Question

A random sample of 56 credit-card holders showed that 41 regularly paid their credit-card bills on time. Find a 90% confidence interval for p.

Answer 1

The 90% confidence interval for the population proportion p of credit-card holders regularly paying bills on time is approximately 0.637 to 0.827, based on a random sample of 56 credit-card holders.

To find the confidence interval for a population proportion (p), we can use the formula:

`\[ \text{Confidence Interval} = \hat{p} \pm z * \sqrt{\frac{\hat{p}(1 - \hat{p})}{n}} \]`

where:

-
`\(\hat{p}\)` is the sample proportion,

- z is the z-score corresponding to the desired confidence level,

- n is the sample size.

In this case, the sample proportion
`\(\hat{p} = (41)/(56)\)`, the sample size n = 56, and for a 90% confidence interval, the z-score is approximately 1.645.

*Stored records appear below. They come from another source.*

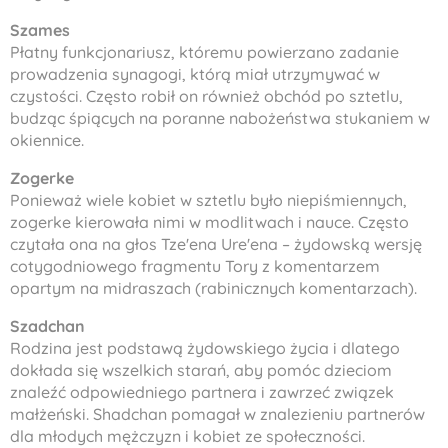
Szames
Płatny funkcjonariusz, któremu powierzano zadanie
prowadzenia synagogi, którą miał utrzymywać w
czystości. Często robił on również obchód po sztetlu,
budząc śpiących na poranne nabożeństwa stukaniem w
okiennice.
Zogerke
Ponieważ wiele kobiet w sztetlu było niepiśmiennych,
zogerke kierowała nimi w modlitwach i nauce. Często
czytała ona na głos
Tze'ena Ure'ena
– żydowską wersję
cotygodniowego fragmentu Tory z komentarzem
opartym na
midraszach
(rabinicznych komentarzach).
Szadchan
Rodzina jest podstawą żydowskiego życia i dlatego
dokłada się wszelkich starań, aby pomóc dzieciom
znaleźć odpowiedniego partnera i zawrzeć związek
małżeński.
Shadchan
pomagał w znalezieniu partnerów
dla młodych mężczyzn i kobiet ze społeczności.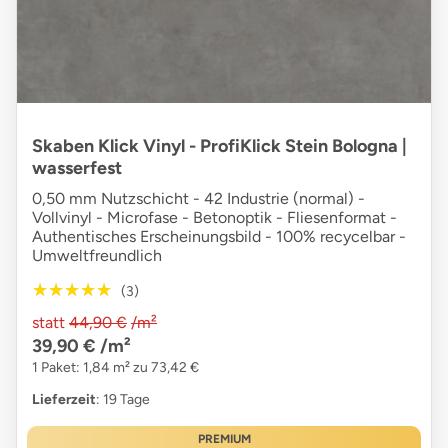
Skaben Klick Vinyl - ProfiKlick Stein Bologna |
wasserfest
0,50 mm Nutzschicht - 42 Industrie (normal) -
Vollvinyl - Microfase - Betonoptik - Fliesenformat -
Authentisches Erscheinungsbild - 100% recycelbar -
Umweltfreundlich
★★★★★
★★★★★
(3)
statt
44,90 €
/m²
39,90 €
/m²
1 Paket: 1,84 m² zu 73,42 €
Lieferzeit
: 19 Tage
PREMIUM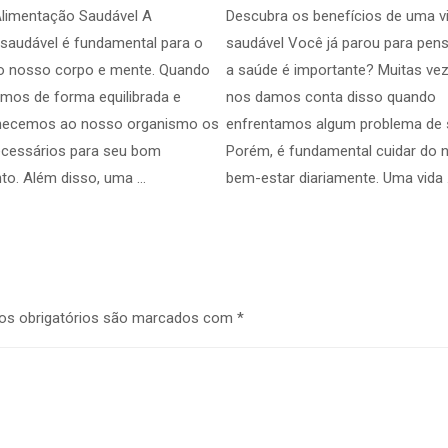
Alimentação Saudável A
Descubra os benefícios de uma v
saudável é fundamental para o
saudável Você já parou para pen
o nosso corpo e mente. Quando
a saúde é importante? Muitas vez
mos de forma equilibrada e
nos damos conta disso quando
ornecemos ao nosso organismo os
enfrentamos algum problema de 
ecessários para seu bom
Porém, é fundamental cuidar do 
to. Além disso, uma …
bem-estar diariamente. Uma vida
s obrigatórios são marcados com
*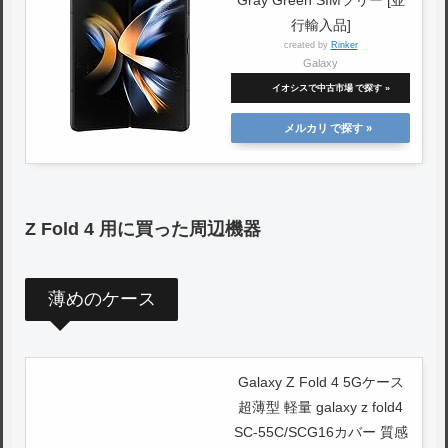
行輸入品]
created by
Rinker
Galaxy
イオシスで中古市場
メルカリ
Z Fold 4 用に買った周辺機器
薄めのケース
Galaxy Z Fold 4 5Gケース
超薄型 軽量 galaxy z fold4
SC-55C/SCG16カバー 質感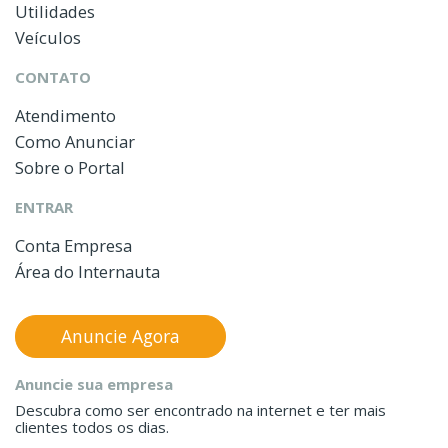
Utilidades
Veículos
CONTATO
Atendimento
Como Anunciar
Sobre o Portal
ENTRAR
Conta Empresa
Área do Internauta
Anuncie Agora
Anuncie sua empresa
Descubra como ser encontrado na internet e ter mais
clientes todos os dias.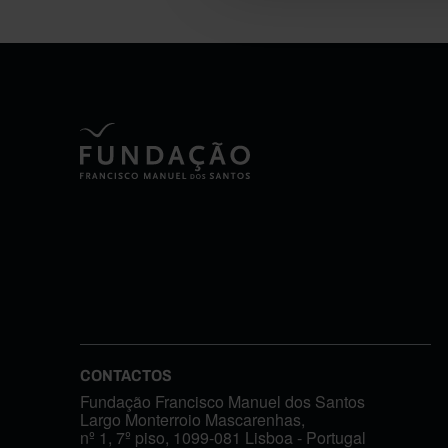
CONTACTOS
Fundação Francisco Manuel dos Santos
Largo Monterroio Mascarenhas,
nº 1, 7º piso, 1099-081 Lisboa - Portugal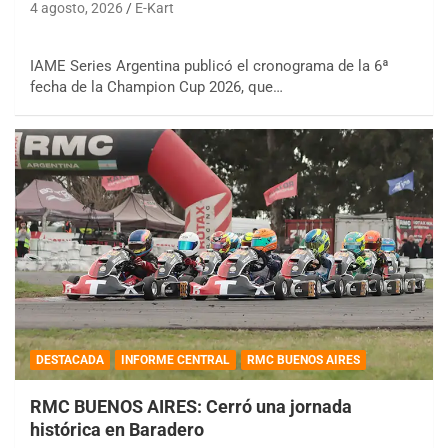
4 agosto, 2026
E-Kart
IAME Series Argentina publicó el cronograma de la 6ª
fecha de la Champion Cup 2026, que…
DESTACADA
INFORME CENTRAL
RMC BUENOS AIRES
RMC BUENOS AIRES: Cerró una jornada
histórica en Baradero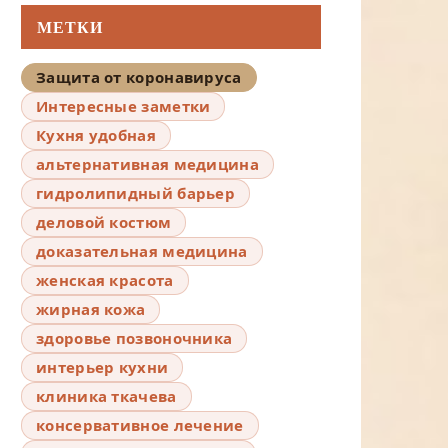
МЕТКИ
Защита от коронавируса
Интересные заметки
Кухня удобная
альтернативная медицина
гидролипидный барьер
деловой костюм
доказательная медицина
женская красота
жирная кожа
здоровье позвоночника
интерьер кухни
клиника ткачева
консервативное лечение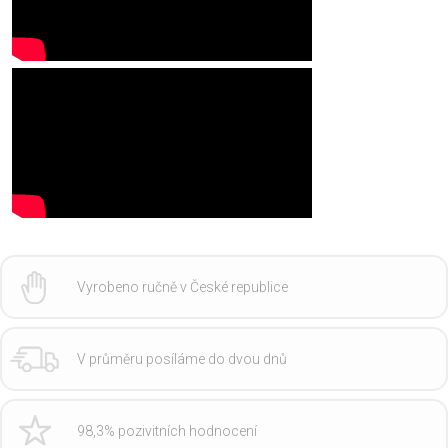
Vyrobeno ručně v České republice
V průměru posíláme do dvou dnů
98,3% pozivitních hodnocení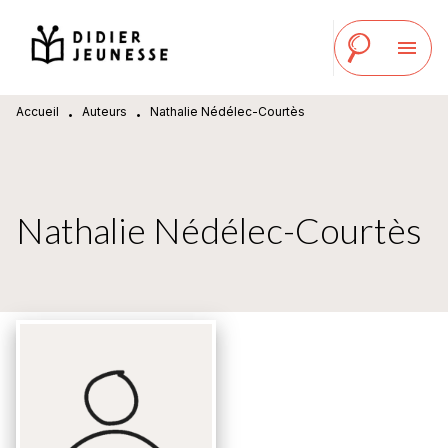
MENU
RECHERCHE
CONTENU
menu
PIED DE PAGE
Accueil
Auteurs
Nathalie Nédélec-Courtès
•
•
Nathalie Nédélec-Courtès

`\[ \text{Confidence Interval} = (41)/(56) \pm 1.645 * \sqrt{((41)/(56) * (15)/(56))/(56)} \]`

Now, calculate the values:

`\[ \text{Confidence Interval} \approx 0.732 \pm 1.645 * 0.058 \]\[ \text{Confidence Interval} \approx (0.732 - 0.095, 0.732 + 0.095) \]\[ \text{Confidence Interval} \approx (0.637, 0.827) \]`

Therefore, the 90% confidence interval for the population proportion p is approximately (0.637, 0.827).